### Stored items from a collection

___

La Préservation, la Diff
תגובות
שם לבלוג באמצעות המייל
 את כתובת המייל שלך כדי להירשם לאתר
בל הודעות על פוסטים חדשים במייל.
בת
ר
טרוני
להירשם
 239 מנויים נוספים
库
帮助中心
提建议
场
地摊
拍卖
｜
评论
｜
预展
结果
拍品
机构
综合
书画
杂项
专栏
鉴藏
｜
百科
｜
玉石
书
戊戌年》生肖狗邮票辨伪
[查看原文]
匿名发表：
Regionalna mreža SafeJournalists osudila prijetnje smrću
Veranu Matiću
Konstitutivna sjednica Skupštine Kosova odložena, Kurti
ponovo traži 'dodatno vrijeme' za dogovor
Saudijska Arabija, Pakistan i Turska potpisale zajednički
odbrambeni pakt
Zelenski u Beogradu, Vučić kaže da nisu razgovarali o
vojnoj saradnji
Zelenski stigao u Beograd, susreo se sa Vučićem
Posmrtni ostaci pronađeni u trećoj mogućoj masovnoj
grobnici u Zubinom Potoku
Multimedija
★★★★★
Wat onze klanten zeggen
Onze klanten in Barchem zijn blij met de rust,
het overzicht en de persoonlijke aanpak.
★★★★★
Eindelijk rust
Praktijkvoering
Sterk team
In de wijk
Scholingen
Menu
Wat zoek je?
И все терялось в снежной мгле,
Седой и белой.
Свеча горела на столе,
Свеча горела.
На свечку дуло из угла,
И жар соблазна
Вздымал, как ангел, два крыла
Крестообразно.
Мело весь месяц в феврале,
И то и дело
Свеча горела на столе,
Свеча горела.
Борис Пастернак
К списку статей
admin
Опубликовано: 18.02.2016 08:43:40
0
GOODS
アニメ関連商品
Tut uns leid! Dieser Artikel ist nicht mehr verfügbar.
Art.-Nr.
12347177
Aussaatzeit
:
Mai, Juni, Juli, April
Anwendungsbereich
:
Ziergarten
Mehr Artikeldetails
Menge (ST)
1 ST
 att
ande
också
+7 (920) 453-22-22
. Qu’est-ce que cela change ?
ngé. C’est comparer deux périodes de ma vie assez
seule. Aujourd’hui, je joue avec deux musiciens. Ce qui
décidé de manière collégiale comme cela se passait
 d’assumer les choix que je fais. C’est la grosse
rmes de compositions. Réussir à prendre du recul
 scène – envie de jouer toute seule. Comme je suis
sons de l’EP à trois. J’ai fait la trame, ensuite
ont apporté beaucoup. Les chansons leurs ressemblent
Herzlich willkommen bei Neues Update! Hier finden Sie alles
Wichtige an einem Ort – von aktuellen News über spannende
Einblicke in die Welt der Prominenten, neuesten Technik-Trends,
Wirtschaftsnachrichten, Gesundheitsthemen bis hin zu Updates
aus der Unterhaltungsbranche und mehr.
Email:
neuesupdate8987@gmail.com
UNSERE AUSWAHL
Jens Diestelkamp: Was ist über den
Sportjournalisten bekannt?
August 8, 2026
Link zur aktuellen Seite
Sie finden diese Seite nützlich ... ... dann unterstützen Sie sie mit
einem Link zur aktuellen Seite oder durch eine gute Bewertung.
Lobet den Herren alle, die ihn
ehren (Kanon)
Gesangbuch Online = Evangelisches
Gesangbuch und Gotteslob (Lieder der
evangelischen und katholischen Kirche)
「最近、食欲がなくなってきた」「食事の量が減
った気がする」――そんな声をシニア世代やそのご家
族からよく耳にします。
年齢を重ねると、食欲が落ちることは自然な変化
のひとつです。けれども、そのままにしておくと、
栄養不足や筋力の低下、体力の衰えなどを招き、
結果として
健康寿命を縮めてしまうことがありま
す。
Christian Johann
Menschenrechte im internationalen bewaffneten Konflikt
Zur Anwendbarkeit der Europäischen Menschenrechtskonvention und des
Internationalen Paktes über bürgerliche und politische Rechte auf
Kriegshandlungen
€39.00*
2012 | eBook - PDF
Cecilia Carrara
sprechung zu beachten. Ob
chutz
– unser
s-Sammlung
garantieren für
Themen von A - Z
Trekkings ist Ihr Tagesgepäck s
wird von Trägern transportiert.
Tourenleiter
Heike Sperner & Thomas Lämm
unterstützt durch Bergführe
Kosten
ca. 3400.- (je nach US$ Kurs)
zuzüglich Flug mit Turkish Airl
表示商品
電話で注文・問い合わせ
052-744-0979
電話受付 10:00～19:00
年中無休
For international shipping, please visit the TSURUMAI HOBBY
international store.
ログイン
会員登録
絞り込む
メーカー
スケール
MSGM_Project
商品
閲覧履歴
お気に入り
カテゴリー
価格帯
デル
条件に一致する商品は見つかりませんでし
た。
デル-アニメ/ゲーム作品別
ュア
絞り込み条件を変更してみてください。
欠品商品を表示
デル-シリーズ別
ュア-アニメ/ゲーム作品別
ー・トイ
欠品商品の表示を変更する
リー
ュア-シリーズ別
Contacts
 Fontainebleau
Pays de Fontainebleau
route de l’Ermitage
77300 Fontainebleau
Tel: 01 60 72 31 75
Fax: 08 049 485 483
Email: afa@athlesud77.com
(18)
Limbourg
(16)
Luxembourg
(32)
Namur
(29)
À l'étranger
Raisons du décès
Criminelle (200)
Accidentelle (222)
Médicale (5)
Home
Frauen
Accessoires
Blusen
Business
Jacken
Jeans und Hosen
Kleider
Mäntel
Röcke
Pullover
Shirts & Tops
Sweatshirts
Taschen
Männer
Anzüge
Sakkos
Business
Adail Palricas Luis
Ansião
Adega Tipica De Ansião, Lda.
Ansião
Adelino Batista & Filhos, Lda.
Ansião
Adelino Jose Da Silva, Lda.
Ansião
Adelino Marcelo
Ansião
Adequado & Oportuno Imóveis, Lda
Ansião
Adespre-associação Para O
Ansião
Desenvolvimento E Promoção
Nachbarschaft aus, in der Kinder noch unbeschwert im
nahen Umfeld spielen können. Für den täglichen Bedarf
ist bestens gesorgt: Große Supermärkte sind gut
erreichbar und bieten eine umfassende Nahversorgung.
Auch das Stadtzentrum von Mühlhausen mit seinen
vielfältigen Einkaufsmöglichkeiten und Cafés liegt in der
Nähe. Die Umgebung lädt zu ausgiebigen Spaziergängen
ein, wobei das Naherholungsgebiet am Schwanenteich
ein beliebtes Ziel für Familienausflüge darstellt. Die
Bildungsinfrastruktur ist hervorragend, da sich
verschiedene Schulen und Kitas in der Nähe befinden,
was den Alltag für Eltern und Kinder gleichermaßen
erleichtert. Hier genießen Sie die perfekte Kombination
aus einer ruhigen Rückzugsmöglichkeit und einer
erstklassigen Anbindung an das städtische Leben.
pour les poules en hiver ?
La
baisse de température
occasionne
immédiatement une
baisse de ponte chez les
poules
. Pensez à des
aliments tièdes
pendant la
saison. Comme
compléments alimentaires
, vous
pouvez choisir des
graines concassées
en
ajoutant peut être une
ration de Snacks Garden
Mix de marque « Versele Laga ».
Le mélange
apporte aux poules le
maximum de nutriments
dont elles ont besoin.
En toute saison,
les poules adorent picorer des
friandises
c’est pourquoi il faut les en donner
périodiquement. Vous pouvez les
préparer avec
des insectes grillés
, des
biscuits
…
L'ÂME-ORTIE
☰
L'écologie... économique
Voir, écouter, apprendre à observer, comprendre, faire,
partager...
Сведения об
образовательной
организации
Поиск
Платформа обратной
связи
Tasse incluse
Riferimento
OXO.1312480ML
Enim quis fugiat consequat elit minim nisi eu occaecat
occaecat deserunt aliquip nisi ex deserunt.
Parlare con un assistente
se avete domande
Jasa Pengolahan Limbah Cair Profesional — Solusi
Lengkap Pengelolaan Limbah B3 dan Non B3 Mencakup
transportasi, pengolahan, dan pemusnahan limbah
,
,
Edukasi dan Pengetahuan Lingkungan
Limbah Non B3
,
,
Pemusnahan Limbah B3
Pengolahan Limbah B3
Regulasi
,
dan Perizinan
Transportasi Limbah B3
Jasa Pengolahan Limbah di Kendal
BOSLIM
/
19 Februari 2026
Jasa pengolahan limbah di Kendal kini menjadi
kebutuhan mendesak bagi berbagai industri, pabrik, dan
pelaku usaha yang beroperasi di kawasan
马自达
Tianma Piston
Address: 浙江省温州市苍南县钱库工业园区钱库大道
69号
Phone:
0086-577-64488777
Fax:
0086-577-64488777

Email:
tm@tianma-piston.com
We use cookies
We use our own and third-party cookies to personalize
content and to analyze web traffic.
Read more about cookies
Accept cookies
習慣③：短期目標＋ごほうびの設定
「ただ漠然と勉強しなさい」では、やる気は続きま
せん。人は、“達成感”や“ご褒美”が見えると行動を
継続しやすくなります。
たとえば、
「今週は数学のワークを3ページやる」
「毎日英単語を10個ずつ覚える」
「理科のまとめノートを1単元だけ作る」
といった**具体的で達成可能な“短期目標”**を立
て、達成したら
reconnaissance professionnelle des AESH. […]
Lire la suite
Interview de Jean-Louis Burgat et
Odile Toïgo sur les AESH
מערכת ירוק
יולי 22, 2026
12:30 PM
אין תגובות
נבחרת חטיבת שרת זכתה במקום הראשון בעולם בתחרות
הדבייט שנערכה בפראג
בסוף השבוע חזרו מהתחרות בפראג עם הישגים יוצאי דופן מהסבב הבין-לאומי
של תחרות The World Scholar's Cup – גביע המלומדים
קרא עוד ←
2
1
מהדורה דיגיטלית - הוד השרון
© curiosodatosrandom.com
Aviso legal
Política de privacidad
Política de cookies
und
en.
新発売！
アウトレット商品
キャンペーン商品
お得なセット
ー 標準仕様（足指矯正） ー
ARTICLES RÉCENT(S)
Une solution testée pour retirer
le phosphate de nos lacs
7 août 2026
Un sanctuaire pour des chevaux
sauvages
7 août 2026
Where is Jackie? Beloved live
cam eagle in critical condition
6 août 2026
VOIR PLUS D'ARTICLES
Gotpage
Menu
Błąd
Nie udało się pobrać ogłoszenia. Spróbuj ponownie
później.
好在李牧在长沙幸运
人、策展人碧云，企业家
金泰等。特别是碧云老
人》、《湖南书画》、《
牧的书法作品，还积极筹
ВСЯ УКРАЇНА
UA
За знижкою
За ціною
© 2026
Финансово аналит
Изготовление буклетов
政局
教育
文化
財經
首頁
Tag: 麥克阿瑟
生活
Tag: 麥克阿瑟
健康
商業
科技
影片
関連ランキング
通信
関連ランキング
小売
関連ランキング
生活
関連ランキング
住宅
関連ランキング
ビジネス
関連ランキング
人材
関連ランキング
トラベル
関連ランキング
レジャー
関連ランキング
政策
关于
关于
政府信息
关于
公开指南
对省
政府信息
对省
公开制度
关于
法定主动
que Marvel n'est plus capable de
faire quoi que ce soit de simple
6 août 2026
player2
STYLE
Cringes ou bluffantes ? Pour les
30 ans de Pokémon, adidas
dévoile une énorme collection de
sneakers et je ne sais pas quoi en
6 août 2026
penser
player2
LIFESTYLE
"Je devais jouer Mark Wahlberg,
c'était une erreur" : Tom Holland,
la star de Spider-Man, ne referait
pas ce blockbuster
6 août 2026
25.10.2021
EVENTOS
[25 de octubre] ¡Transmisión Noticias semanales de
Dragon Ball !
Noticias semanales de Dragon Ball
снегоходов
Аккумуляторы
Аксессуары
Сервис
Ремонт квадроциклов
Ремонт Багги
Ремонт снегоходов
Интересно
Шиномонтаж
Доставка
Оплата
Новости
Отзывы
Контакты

___

Search the entries for the word "Hier" and copy every line that has it.

Herzlich willkommen bei Neues Update! Hier finden Sie alles
erleichtert. Hier genießen Sie die perfekte Kombination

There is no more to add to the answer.